#### Your instructions:
Pictures aside, return every line below exactly as written.

Content starts

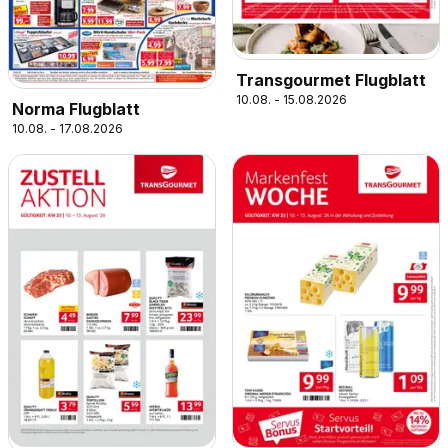
Transgourmet Flugblatt
10.08. - 15.08.2026
Norma Flugblatt
10.08. - 17.08.2026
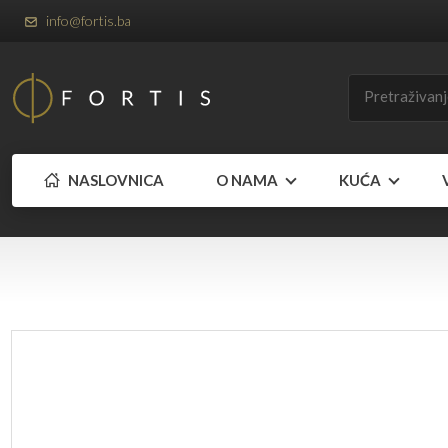
info@fortis.ba
NASLOVNICA
O NAMA
KUĆA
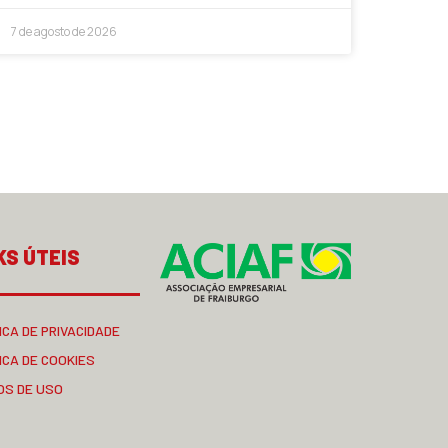
7 de agosto de 2026
KS ÚTEIS
ICA DE PRIVACIDADE
ICA DE COOKIES
OS DE USO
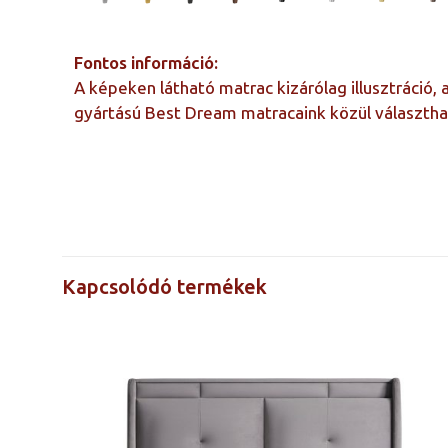
Fontos információ:
A képeken látható matrac kizárólag illusztráció,
gyártású Best Dream matracaink közül választha
Kivitel
Árak a méretre
kattintva
láthatók
Kapcsolódó termékek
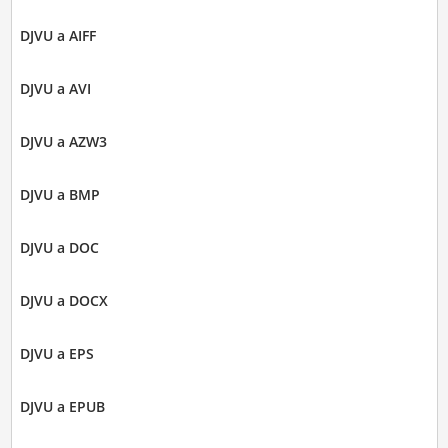
DJVU a AIFF
DJVU a AVI
DJVU a AZW3
DJVU a BMP
DJVU a DOC
DJVU a DOCX
DJVU a EPS
DJVU a EPUB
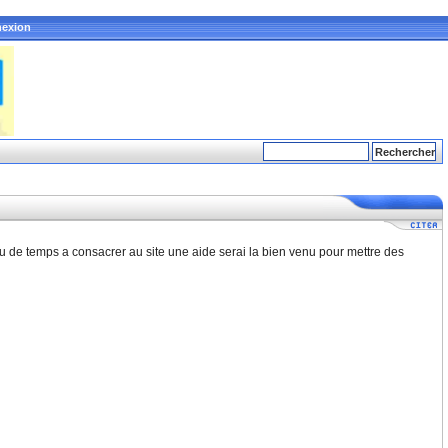
exion
ucou de temps a consacrer au site une aide serai la bien venu pour mettre des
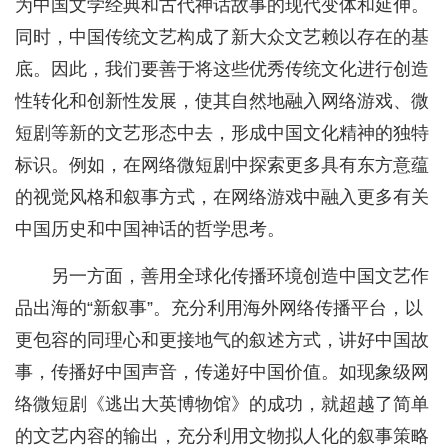
为中国文学经典和古代神话故事的现代变体和延伸。
同时，中国传统文艺构成了新大众文艺赖以存在的基
底。因此，我们要善于将这些优秀传统文化进行创造
性转化和创新性发展，使其自然地融入网络游戏、微
短剧等新的文艺形态中去，形成中国文化精神的独特
标识。例如，在网络微短剧中探索更多具有东方意蕴
的视觉风格和叙事方式，在网络游戏中融入更多有关
中国历史和中国神话的哲学思考。
另一方面，善用全球化传播环境创造中国文艺作
品出海的“新叙事”。充分利用海外网络传播平台，以
更包容的同理心和更接地气的叙述方式，讲好中国故
事，传播好中国声音，传递好中国价值。如现象级网
络微短剧《逃出大英博物馆》的成功，就超越了简单
的文艺内容的输出，充分利用文物拟人化的叙事策略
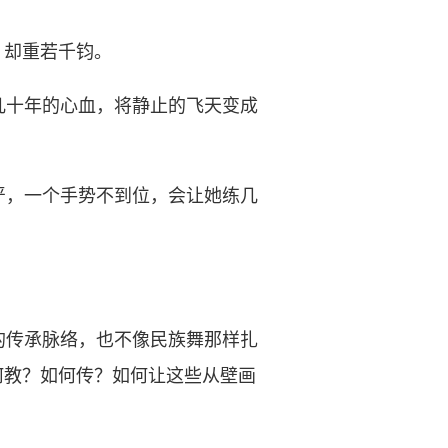
，却重若千钧。
十年的心血，将静止的飞天变成
，一个手势不到位，会让她练几
传承脉络，也不像民族舞那样扎
何教？如何传？如何让这些从壁画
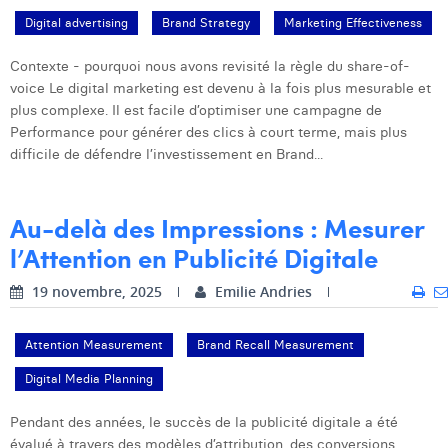
Digital advertising
Brand Strategy
Marketing Effectiveness
Contexte - pourquoi nous avons revisité la règle du share-of-
voice Le digital marketing est devenu à la fois plus mesurable et
plus complexe. Il est facile d’optimiser une campagne de
Performance pour générer des clics à court terme, mais plus
difficile de défendre l’investissement en Brand...
Au-delà des Impressions : Mesurer
l’Attention en Publicité Digitale
19 novembre, 2025
Emilie Andries
Attention Measurement
Brand Recall Measurement
Digital Media Planning
Pendant des années, le succès de la publicité digitale a été
évalué à travers des modèles d’attribution, des conversions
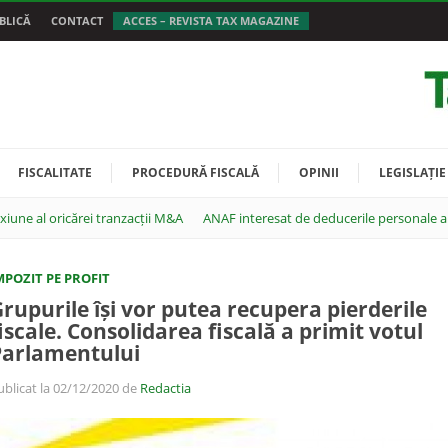
BLICĂ
CONTACT
ACCES – REVISTA TAX MAGAZINE
FISCALITATE
PROCEDURĂ FISCALĂ
OPINII
LEGISLAȚIE
exiune al oricărei tranzacții M&A
ANAF interesat de deducerile personale ale
MPOZIT PE PROFIT
rupurile își vor putea recupera pierderile
iscale. Consolidarea fiscală a primit votul
Parlamentului
ublicat la 02/12/2020 de
Redactia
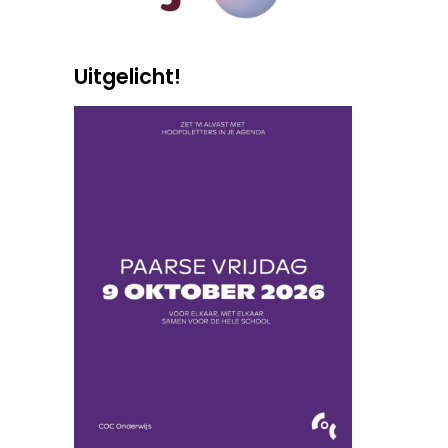
Uitgelicht!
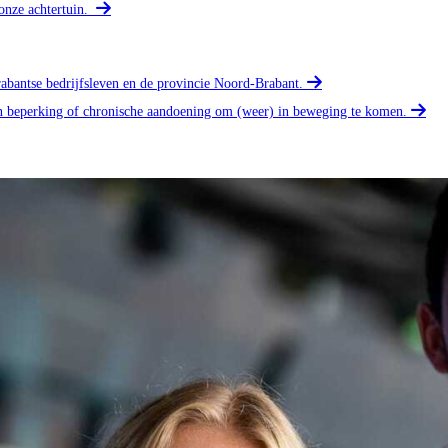
onze achtertuin.
rabantse bedrijfsleven en de provincie Noord-Brabant.
n beperking of chronische aandoening om (weer) in beweging te komen.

Content ends

#### Reply to the exercise:
Transgourmet Flugblatt
10.08. - 15.08.2026
Norma Flugblatt
10.08. - 17.08.2026
info@fortis.ba
NASLOVNICA
O NAMA
KUĆA
7 de agosto de 2026
KS ÚTEIS
ICA DE PRIVACIDADE
ICA DE COOKIES
OS DE USO
Fontos információ:
A képeken látható matrac kizárólag illusztráció,
gyártású Best Dream matracaink közül választha
Kivitel
Árak a méretre
kattintva
láthatók
Kapcsolódó termékek
DJVU a AIFF
DJVU a AVI
DJVU a AZW3
DJVU a BMP
DJVU a DOC
DJVU a DOCX
DJVU a EPS
DJVU a EPUB
exion
ucou de temps a consacrer au site une aide serai la bien venu pour mettre des
为中国文学经典和古代神话故事的现代变体和延伸。
同时，中国传统文艺构成了新大众文艺赖以存在的基
底。因此，我们要善于将这些优秀传统文化进行创造
性转化和创新性发展，使其自然地融入网络游戏、微
短剧等新的文艺形态中去，形成中国文化精神的独特
标识。例如，在网络微短剧中探索更多具有东方意蕴
的视觉风格和叙事方式，在网络游戏中融入更多有关
中国历史和中国神话的哲学思考。
另一方面，善用全球化传播环境创造中国文艺作
品出海的“新叙事”。充分利用海外网络传播平台，以
更包容的同理心和更接地气的叙述方式，讲好中国故
事，传播好中国声音，传递好中国价值。如现象级网
络微短剧《逃出大英博物馆》的成功，就超越了简单
的文艺内容的输出，充分利用文物拟人化的叙事策略
，却重若千钧。
十年的心血，将静止的飞天变成
，一个手势不到位，会让她练几
传承脉络，也不像民族舞那样扎
何教？如何传？如何让这些从壁画
Digital advertising
Brand Strategy
Marketing Effectiveness
Contexte - pourquoi nous avons revisité la règle du share-of-
voice Le digital marketing est devenu à la fois plus mesurable et
plus complexe. Il est facile d’optimiser une campagne de
Performance pour générer des clics à court terme, mais plus
difficile de défendre l’investissement en Brand...
Au-delà des Impressions : Mesurer
l’Attention en Publicité Digitale
19 novembre, 2025
Emilie Andries
Attention Measurement
Brand Recall Measurement
Digital Media Planning
Pendant des années, le succès de la publicité digitale a été
évalué à travers des modèles d’attribution, des conversions
BLICĂ
CONTACT
ACCES – REVISTA TAX MAGAZINE
FISCALITATE
PROCEDURĂ FISCALĂ
OPINII
LEGISLAȚIE
exiune al oricărei tranzacții M&A
ANAF interesat de deducerile personale ale
MPOZIT PE PROFIT
rupurile își vor putea recupera pierderile
iscale. Consolidarea fiscală a primit votul
Parlamentului
ublicat la 02/12/2020 de
Redactia
Uitgelicht!
onze achtertuin.
rabantse bedrijfsleven en de provincie Noord-Brabant.
n beperking of chronische aandoening om (weer) in beweging te komen.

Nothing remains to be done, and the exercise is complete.